1999 Seasons
Six squares (1–5, 10) were opened in the vicinity of the Mamluk-period building that was exposed during the last season (1998). Three construction phases, two from Mamluk period (I, II) and one from the Byzantine–Early Islamic periods (III), were discerned.
Stratum I (The Mamluk Period). Scant remains of irregular and carelessly constructed limestone walls were discovered close to surface. The walls were preserved one–two courses high and did not constitute an obvious plan. Sections of small and medium-sized stone floors abutted the walls. Numerous ṭabuns were uncovered; in one square there were five of them, three dug directly into other two (Fig. 1). Ther ceramic finds dated to the Mamluk period and included, among others, two vessels that could be restored, a jar and a large basin with handles and a flat base that was sunk into  the top pf a St. II wall. Several bronze coins from the Mamluk period were collected on surface and from St. I.

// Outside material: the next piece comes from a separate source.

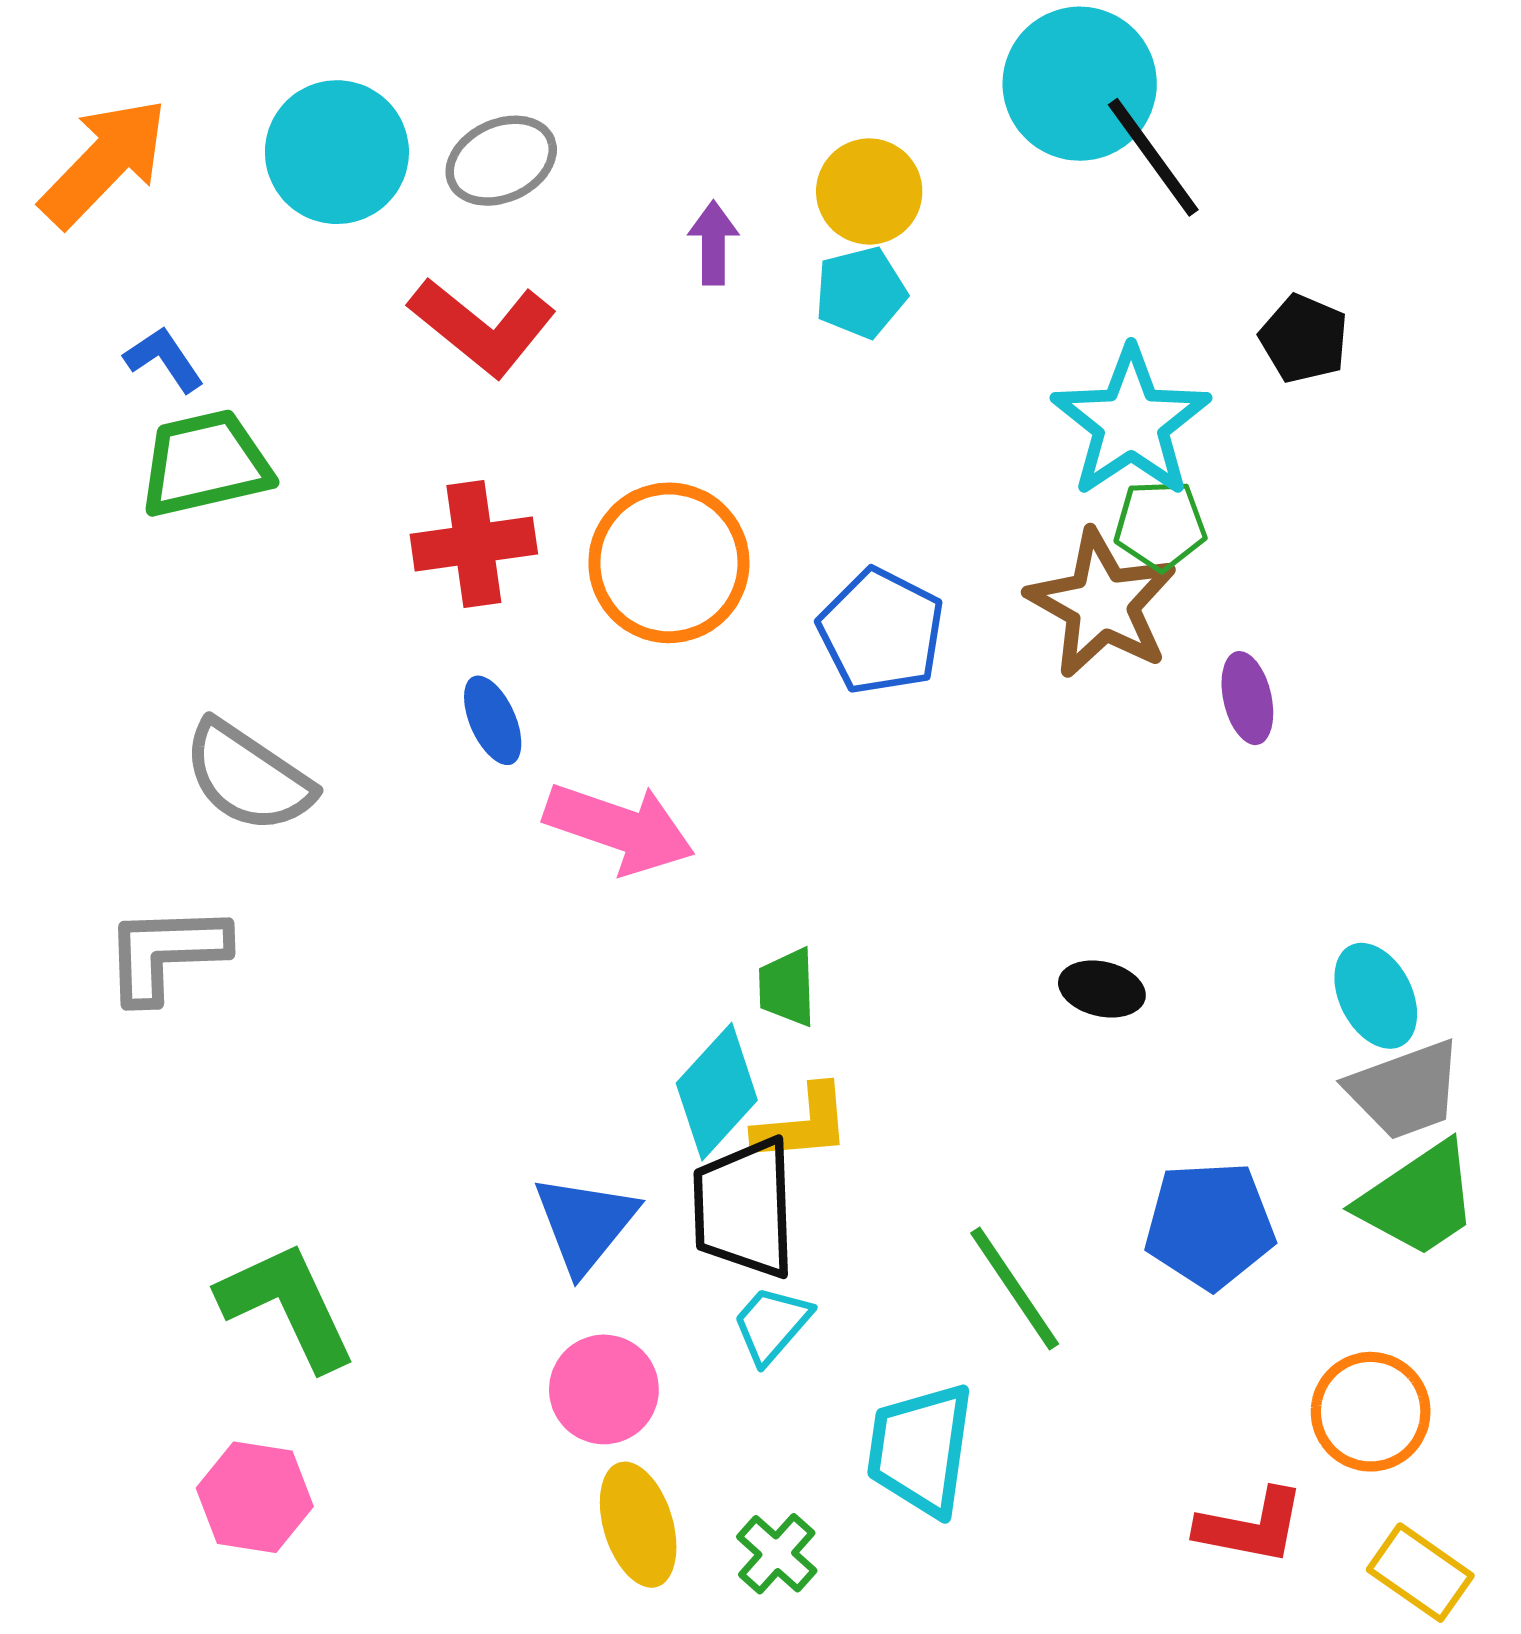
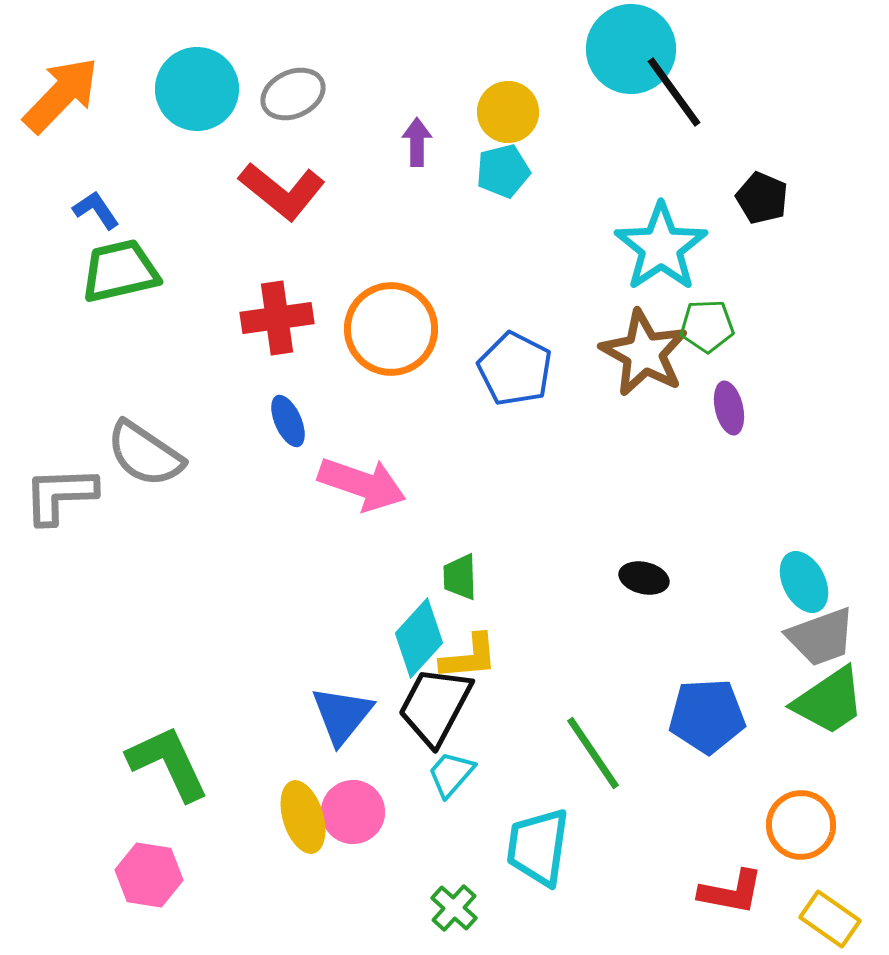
green pentagon: (1160, 525) -> (707, 326), moved
gray L-shape: (166, 953) -> (60, 495), moved
black trapezoid: (744, 1208) -> (435, 706), turned 30
yellow ellipse: (638, 1525) -> (303, 817), moved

Stratum II (The Mamluk Period). This was the primary layer at the site, which had two phases. The remains of a large, well-planned building were attributed to the early phase. It was constructed from limestone blocks (wall thickness 0.6–0.7 m) and included an entry foyer, a large room and courtyard (width c. 7 m). A water cistern with a rectangular opening that was filled with debris (Fig. 2) was located in the courtyard; it was not excavated due to danger and collapse. Doorways in the walls of the building were equipped with well-dressed stone thresholds, sockets for door hinges and recesses for bolts. Parts of the iron lock were found near one of the doorways. The floors were mainly of whitish plaster. Carbonized wood remains rested on the floor of the large room, indicating the structure had been devastated by fire. The building contained Mamluk-period finds, including fragments of pottery vessels, such as jugs, cooking bowls and cooking pots, a deformed glass goblet and many iron nails. Noteworthy was a large iron tool with burnt wooden handle that was probably used in farming.

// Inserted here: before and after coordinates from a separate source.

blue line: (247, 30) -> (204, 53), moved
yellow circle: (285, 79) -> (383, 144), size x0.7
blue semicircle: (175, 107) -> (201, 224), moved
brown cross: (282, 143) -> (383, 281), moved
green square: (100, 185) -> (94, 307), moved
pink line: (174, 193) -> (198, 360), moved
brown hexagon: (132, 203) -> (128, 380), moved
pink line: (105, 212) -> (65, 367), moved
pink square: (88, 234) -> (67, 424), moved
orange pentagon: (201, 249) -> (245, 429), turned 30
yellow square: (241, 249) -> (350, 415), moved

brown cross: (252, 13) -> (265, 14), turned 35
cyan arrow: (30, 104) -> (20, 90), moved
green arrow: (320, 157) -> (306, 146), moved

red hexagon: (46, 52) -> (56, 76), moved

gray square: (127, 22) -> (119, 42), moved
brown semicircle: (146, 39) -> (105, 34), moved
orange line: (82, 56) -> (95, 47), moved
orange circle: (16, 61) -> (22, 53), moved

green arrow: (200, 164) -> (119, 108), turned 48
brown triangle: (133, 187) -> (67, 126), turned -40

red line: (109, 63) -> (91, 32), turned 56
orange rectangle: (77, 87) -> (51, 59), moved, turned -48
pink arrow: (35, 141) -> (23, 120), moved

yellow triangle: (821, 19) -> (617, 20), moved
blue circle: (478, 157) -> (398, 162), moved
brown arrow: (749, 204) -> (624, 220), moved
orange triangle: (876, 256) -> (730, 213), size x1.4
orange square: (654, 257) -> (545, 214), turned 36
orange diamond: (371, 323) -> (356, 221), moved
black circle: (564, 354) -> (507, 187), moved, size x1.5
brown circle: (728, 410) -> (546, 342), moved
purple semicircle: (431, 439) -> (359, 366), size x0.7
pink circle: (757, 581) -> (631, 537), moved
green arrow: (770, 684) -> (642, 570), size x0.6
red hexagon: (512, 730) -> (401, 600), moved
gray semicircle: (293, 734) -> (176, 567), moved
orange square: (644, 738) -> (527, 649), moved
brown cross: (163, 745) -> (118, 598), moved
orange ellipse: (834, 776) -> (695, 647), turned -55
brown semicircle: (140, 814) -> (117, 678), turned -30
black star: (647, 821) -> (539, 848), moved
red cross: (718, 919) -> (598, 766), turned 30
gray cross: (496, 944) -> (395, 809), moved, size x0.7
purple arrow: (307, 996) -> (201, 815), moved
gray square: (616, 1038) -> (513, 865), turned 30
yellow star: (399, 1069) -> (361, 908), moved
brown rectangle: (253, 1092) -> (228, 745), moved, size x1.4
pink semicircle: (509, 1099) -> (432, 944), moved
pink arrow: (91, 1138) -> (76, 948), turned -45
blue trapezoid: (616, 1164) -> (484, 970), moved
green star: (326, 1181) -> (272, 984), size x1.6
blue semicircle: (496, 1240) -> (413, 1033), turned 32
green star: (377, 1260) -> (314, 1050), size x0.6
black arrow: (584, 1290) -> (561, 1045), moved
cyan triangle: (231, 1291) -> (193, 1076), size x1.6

The building continued to exist in the late phase and unerwent alterations, including a stone wall that partitioned the large room into two, the blocking of  entrances and the raising of floors, which in this phase were partly of stone and plaster. A small circular installation was attributed to this phase; it yielded a broken jug that contanied a lump rusted iron, which was composed of nails, a ring and horseshoe. The use of the courtyard and the water cistern continued in this phase without any changes. 
Stratum III (The Byzantine and Early Islamic Periods). Probes conducted below the floors of St. II revealed a very thick layer of hard, dark brown soil fill that contained a few fragments of mixed pottery from the Byzantine and Early Islamic periods. At one location a small pebble floot segment was noted, overlaid with soil fill the consisted of numerous potsherds and several bronze coins from the 3rd–4th centuries CE. 
2000 Season
Eighteen squares (A–R) were excavated and are described below from east to west; most of them located west of the Mamluk-period building.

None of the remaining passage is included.